[Page-level text extractions]
((

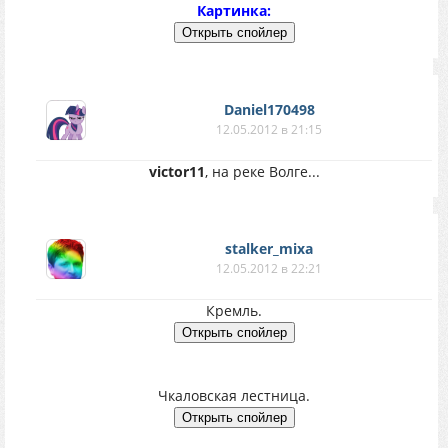
Картинка:
Daniel170498
12.05.2012 в 21:15
victor11
, на реке Волге...
stalker_mixa
12.05.2012 в 22:21
Кремль.
Чкаловская лестница.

))

Exercise aim ->
Starting with the top line, write out all the data above exactly; keep the pictures out.

Problem solution ->
Картинка:
Daniel170498
12.05.2012 в 21:15
victor11
, на реке Волге...
stalker_mixa
12.05.2012 в 22:21
Кремль.
Чкаловская лестница.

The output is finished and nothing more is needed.